Financial roadblocks are sometimes a bit more difficult to navigate. Many times, they can be obstacles you’ve created for yourself, like poor money habits that derail any desire to save money. Worse yet, you might be oblivious to any major money issues to begin with. This means you’re not just stuck in a traffic jam –  you’re stalled out on the financial freeway.

The key to overcoming financial obstacles is to first identify them. Once you’ve done this, you can make a plan. To help you out, check out these 5 common money obstacles and see if any of them apply to you.

Obstacle #1: Lack of financial literacy

We tend to think of an obstacle as something that stands in the way of achieving a goal, like saving money. But sometimes, an obstacle can manifest as the absence of something, like a lack of financial knowledge.

Financial literacy can be translated as being knowledgeable about how finances work. Insufficient financial know-how can make it hard to save money, especially when you don’t know where to begin, how much to save, or even what saving money entails, says James R. Nowlin, author of The Purposeful Millionaire.

“You need to be knowledgeable about money management so you can save money,” says Nowlin. “Make sure you at least have a thorough understanding of how credit cards work, how interest rates function, how to set budgets,” he says.

We recommend starting with some of these helpful articles on enhancing your money IQ and how to make better money decisions.

Obstacle #2: Not budgeting

A budget is the bedrock of your personal finances. Without a budget, your money may be standing on shaky ground. Why? A budget helps you see how much money is coming in and going out. And, having a budget in place will help you save money.

“One of the biggest obstacles to saving is the average American’s aversion to creating a budget,” says personal finance expert J.R. Duren. “If you don’t have a budget to guide you, then there’s a good chance you’ll be less conscious of how much money is in your savings account.”

Duren notes that your budget acts as a financial compass to guide you towards monthly money goals. “When you create a budget with a specific section for savings, you can go through the month with that goal in mind, making decisions based on whether or not your purchases will help you meet your savings goal.”

What you budget for – or rather, what you don’t budget for – can quickly become another obstacle to saving money.

“One of the biggest obstacles that I have noticed people have when trying to save is not budgeting for the small expenses,” says LaKesha Womack, a financial literacy author. “Normally, people budget for the big items like their mortgage, car payment, insurance, utilities, etc., but they fail to consider household and personal items. Those expenses can easily eat away at the budget,” says Womack.
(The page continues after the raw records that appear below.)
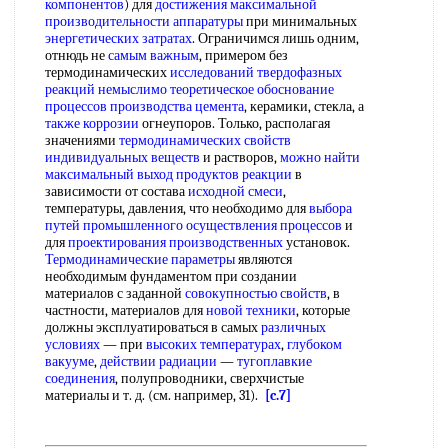
компонентов
) для
достижения максимальной
производительности аппаратуры
при минимальных
энергетических затратах
. Ограничимся лишь одним,
отнюдь не
самым важным
, примером без
термодинамических
исследований твердофазных
реакций
немыслимо
теоретическое обоснование
процессов
производства цемента
, керамики, стекла, а
также коррозии
огнеупоров. Только, располагая
значениями
термодинамических свойств
индивидуальных веществ
и растворов,
можно найти
максимальный выход продуктов реакции
в
зависимости от состава
исходной смеси
,
температуры, давления, что необходимо для
выбора
путей
промышленного осуществления процессов
и
для
проектирования производственных
установок.
Термодинамические параметры
являются
необходимым фундаментом при создании
материалов с заданной
совокупностью свойств
, в
частности, материалов для
новой техники
, которые
должны эксплуатироваться в самых
различных
условиях
— при
высоких температурах
,
глубоком
вакууме
,
действии радиации
—
тугоплавкие
соединения
, полупроводники, сверхчистые
материалы и т. д. (см. например, 31).
[c.7]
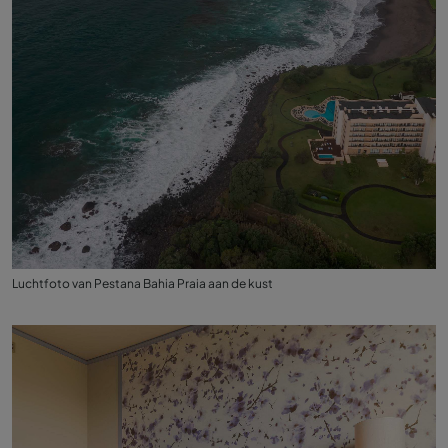
Luchtfoto van Pestana Bahia Praia aan de kust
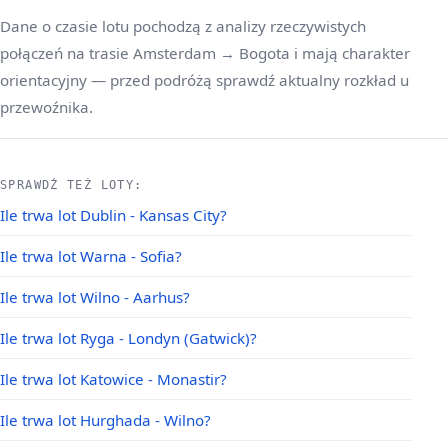
Dane o czasie lotu pochodzą z analizy rzeczywistych
połączeń na trasie Amsterdam → Bogota i mają charakter
orientacyjny — przed podróżą sprawdź aktualny rozkład u
przewoźnika.
SPRAWDŹ TEŻ LOTY:
Ile trwa lot Dublin - Kansas City?
Ile trwa lot Warna - Sofia?
Ile trwa lot Wilno - Aarhus?
Ile trwa lot Ryga - Londyn (Gatwick)?
Ile trwa lot Katowice - Monastir?
Ile trwa lot Hurghada - Wilno?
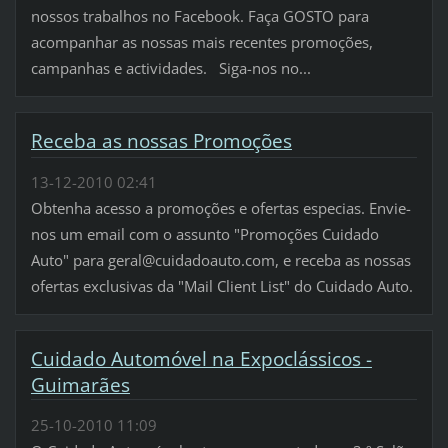
nossos trabalhos no Facebook. Faça GOSTO para
acompanhar as nossas mais recentes promoções,
campanhas e actividades. Siga-nos no...
Receba as nossas Promoções
13-12-2010 02:41
Obtenha acesso a promoções e ofertas especias. Envie-
nos um email com o assunto "Promoções Cuidado
Auto" para geral@cuidadoauto.com, e receba as nossas
ofertas exclusivas da "Mail Client List" do Cuidado Auto.
Cuidado Automóvel na Expoclássicos -
Guimarães
25-10-2010 11:09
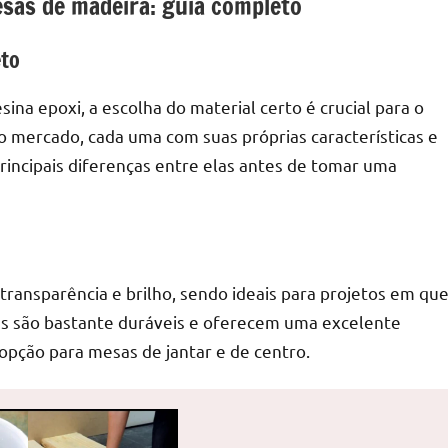
esas de madeira: guia completo
eto
na epoxi, a escolha do material certo é crucial para o
o mercado, cada uma com suas próprias características e
rincipais diferenças entre elas antes de tomar uma
 transparência e brilho, sendo ideais para projetos em qu
las são bastante duráveis e oferecem uma excelente
 opção para mesas de jantar e de centro.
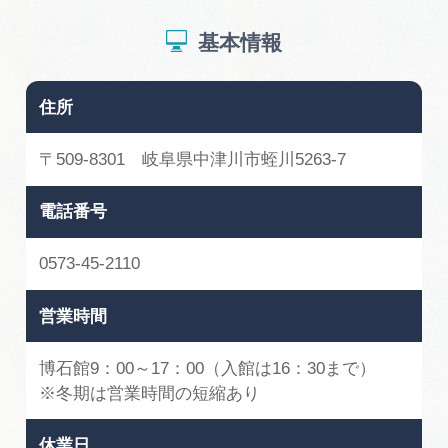
基本情報
住所
〒509-8301 岐阜県中津川市蛭川5263-7
電話番号
0573-45-2110
営業時間
博石館9：00～17：00（入館は16：30まで）
※冬期は営業時間の短縮あり
休業日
“I noticed this in my own budget,” she continued, adding that she gives herself room for miscellaneous expenses. “I am sure to include reasonable amounts for gas and groceries,” says Womack.

In short: build a budget and the savings will come.

Obstacle #3: Too much debt

Any kind of major debt can be financially oppressive, but student loan debt is perhaps the biggest savings killer out there. In fact, the average 2016 college graduate has over $37,000 in student loan debt, a 6% increase from 2015. This often leaves little wiggle room for saving money – even if you have a budget!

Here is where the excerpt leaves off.